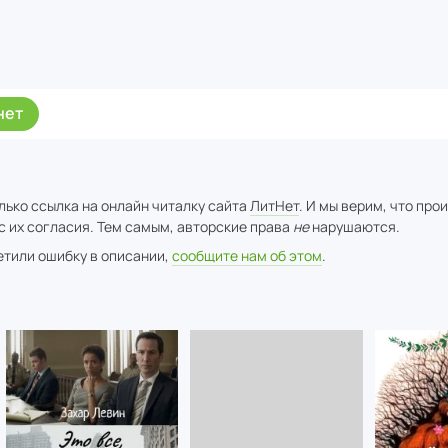
нет
лько ссылка на онлайн читалку сайта
ЛитНет
. И мы верим, что про
с их согласия. Тем самым, авторские права
не
нарушаются.
метили ошибку в описании,
сообщите нам об этом
.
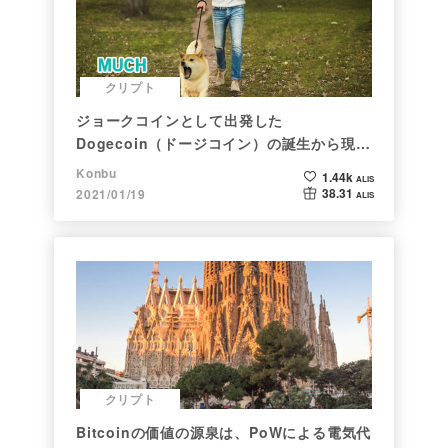
クリプト
ジョークコインとして出発した
Dogecoin（ドージコイン）の誕生から現在
まで。注目される非証券性🐶
Konbu
1.44k
ALIS
38.31
2021/01/19
ALIS
クリプト
Bitcoinの価値の源泉は、PoWによる電気代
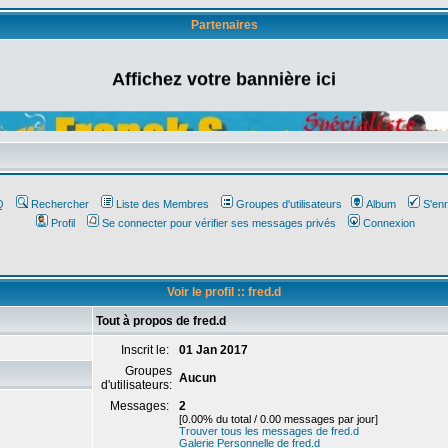
Partenaires
Affichez votre bannière ici
Q
Rechercher
Liste des Membres
Groupes d'utilisateurs
Album
S'enr
Profil
Se connecter pour vérifier ses messages privés
Connexion
Voir le profil :: fred.d
Tout à propos de fred.d
Inscrit le:
01 Jan 2017
Groupes
Aucun
d'utilisateurs:
Messages:
2
[0.00% du total / 0.00 messages par jour]
Trouver tous les messages de fred.d
Galerie Personnelle de fred.d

_Task_
In copying the listing, reproduce each line exactly and omit the pictures.

_Answer for the task_
нет
лько ссылка на онлайн читалку сайта
ЛитНет
. И мы верим, что про
с их согласия. Тем самым, авторские права
не
нарушаются.
метили ошибку в описании,
сообщите нам об этом
.
クリプト
ジョークコインとして出発した
Dogecoin（ドージコイン）の誕生から現在
まで。注目される非証券性🐶
Konbu
1.44k
ALIS
38.31
2021/01/19
ALIS
クリプト
Bitcoinの価値の源泉は、PoWによる電気代
Partenaires
Affichez votre bannière ici
Q
Rechercher
Liste des Membres
Groupes d'utilisateurs
Album
S'enr
Profil
Se connecter pour vérifier ses messages privés
Connexion
Voir le profil :: fred.d
Tout à propos de fred.d
Inscrit le:
01 Jan 2017
Groupes
Aucun
d'utilisateurs:
Messages:
2
[0.00% du total / 0.00 messages par jour]
Trouver tous les messages de fred.d
Galerie Personnelle de fred.d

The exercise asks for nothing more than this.